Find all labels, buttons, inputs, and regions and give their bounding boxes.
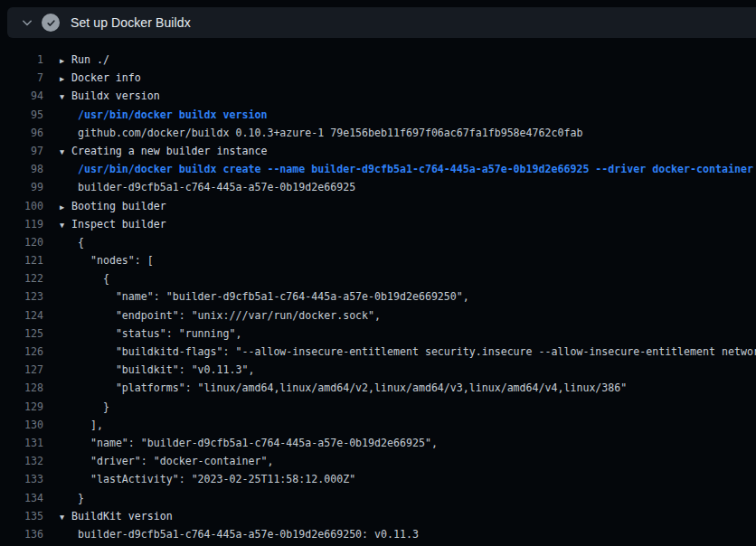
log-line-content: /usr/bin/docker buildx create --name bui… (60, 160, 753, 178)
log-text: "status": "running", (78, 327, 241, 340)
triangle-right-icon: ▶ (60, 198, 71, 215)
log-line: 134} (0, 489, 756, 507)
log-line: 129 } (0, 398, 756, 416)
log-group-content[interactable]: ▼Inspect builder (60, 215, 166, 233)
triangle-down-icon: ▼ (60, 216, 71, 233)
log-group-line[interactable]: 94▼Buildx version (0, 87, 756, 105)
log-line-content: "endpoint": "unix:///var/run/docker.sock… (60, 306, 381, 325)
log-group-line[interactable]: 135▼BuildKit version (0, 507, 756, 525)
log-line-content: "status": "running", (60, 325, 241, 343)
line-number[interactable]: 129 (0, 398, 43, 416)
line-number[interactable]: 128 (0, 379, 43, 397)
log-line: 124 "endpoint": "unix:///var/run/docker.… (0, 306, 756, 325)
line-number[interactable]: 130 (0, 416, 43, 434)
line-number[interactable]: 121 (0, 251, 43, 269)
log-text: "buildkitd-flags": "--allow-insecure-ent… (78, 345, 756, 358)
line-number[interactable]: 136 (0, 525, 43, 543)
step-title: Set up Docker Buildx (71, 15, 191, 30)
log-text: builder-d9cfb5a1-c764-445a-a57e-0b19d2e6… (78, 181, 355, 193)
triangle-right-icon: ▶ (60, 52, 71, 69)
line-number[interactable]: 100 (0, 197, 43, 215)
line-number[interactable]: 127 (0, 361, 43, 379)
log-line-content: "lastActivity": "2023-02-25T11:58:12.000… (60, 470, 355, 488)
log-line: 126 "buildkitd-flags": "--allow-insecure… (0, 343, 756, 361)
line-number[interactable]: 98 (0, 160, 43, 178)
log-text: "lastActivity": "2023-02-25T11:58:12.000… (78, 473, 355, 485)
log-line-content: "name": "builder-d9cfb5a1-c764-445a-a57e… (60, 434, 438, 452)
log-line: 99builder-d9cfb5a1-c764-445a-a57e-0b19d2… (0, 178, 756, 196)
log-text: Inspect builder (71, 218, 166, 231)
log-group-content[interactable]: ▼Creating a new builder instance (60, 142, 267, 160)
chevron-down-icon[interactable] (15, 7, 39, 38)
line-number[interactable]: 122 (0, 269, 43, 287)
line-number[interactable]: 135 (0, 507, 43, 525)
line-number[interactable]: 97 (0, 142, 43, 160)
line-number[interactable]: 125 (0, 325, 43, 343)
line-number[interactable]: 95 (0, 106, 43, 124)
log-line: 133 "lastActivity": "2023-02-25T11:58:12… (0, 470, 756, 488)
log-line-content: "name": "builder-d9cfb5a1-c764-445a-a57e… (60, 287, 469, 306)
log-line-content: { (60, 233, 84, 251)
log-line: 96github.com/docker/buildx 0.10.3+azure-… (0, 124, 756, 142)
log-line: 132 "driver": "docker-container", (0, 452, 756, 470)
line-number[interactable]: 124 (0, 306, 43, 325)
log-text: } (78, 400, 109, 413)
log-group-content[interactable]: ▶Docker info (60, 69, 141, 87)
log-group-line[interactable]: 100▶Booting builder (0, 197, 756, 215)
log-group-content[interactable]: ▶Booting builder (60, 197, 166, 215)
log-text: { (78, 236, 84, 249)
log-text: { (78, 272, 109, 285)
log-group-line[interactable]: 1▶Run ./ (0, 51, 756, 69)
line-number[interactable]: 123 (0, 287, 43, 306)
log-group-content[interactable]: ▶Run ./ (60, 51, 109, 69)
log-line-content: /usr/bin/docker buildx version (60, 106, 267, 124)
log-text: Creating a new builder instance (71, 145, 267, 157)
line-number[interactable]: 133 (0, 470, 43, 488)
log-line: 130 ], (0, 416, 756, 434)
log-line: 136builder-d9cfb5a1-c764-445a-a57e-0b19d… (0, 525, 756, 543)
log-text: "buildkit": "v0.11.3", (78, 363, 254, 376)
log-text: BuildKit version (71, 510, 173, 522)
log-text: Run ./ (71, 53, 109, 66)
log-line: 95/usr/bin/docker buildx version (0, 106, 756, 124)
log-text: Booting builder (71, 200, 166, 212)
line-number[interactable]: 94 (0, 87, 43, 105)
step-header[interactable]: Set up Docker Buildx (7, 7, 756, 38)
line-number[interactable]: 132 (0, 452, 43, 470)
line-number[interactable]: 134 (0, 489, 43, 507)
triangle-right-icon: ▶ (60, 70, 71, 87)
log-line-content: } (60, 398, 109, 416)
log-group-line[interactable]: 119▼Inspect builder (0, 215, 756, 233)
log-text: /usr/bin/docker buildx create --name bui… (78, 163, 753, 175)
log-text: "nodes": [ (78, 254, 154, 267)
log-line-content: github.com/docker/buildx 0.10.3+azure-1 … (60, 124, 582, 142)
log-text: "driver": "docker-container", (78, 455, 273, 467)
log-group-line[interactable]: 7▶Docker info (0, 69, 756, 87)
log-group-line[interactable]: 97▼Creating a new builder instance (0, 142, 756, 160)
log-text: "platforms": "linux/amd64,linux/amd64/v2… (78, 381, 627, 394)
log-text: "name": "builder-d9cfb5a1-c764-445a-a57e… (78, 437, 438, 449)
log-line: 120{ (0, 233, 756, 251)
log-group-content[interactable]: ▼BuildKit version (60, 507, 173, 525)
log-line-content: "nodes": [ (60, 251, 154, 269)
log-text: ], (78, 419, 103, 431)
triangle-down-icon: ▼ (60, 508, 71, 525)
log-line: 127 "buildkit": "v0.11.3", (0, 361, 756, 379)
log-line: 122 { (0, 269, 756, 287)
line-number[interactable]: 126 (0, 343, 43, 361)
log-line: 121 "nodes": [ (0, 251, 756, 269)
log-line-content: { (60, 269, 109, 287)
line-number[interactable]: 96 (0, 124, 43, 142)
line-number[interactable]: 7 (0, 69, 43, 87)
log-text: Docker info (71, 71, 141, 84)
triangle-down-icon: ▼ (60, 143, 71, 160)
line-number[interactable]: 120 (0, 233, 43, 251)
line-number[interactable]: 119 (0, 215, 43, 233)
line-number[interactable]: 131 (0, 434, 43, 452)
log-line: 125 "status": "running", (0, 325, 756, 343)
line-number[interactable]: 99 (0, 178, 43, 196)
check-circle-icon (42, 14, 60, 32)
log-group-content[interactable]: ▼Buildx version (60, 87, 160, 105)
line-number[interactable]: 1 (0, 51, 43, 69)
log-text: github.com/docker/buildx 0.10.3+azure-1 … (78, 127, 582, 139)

==

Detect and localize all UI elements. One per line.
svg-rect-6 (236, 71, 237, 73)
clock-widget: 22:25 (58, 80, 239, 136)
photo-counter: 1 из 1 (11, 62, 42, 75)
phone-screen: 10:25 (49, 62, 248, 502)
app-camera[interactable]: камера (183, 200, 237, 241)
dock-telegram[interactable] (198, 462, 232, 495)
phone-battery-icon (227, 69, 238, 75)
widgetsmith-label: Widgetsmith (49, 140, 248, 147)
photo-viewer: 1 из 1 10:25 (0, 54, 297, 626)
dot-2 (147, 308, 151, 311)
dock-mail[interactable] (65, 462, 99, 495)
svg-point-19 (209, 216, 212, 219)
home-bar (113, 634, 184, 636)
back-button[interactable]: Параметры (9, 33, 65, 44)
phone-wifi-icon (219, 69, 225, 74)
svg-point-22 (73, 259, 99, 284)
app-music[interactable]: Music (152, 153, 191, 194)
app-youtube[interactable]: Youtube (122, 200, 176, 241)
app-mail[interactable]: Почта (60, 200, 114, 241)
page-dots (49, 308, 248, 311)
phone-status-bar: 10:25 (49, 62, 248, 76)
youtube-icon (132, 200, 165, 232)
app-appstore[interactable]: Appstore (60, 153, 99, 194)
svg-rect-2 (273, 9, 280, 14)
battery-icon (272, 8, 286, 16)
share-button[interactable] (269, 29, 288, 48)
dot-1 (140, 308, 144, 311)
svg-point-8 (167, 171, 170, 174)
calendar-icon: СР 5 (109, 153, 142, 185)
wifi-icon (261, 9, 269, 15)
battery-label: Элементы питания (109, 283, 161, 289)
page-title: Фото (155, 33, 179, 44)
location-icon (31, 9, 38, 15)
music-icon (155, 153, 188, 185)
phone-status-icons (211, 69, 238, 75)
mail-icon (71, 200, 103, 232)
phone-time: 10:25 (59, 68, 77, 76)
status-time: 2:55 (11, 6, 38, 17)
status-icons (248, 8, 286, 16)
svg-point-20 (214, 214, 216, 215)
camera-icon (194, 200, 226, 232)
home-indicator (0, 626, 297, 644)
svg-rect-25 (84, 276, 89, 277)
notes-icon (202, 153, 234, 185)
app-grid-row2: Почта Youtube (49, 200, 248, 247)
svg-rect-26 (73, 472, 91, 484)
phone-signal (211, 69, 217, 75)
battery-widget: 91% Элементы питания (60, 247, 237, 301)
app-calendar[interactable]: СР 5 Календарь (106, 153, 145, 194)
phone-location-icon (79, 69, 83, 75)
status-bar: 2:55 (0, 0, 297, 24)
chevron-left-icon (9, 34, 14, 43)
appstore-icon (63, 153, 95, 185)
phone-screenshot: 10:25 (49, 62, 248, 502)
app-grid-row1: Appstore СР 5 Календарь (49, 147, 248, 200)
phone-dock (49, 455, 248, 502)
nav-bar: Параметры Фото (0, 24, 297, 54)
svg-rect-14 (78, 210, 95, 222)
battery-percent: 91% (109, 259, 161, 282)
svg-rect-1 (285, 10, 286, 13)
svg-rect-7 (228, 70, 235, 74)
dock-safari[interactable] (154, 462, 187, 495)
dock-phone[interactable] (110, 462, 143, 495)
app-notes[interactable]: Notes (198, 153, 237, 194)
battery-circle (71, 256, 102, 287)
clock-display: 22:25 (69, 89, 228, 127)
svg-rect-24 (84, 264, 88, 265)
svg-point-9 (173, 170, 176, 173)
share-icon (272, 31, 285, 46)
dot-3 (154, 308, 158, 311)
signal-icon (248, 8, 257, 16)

Exercise directions
Copy out the lines of the records above in which the string "Почта" appears.

Exercise result
app-mail[interactable]: Почта (60, 200, 114, 241)
app-grid-row2: Почта Youtube (49, 200, 248, 247)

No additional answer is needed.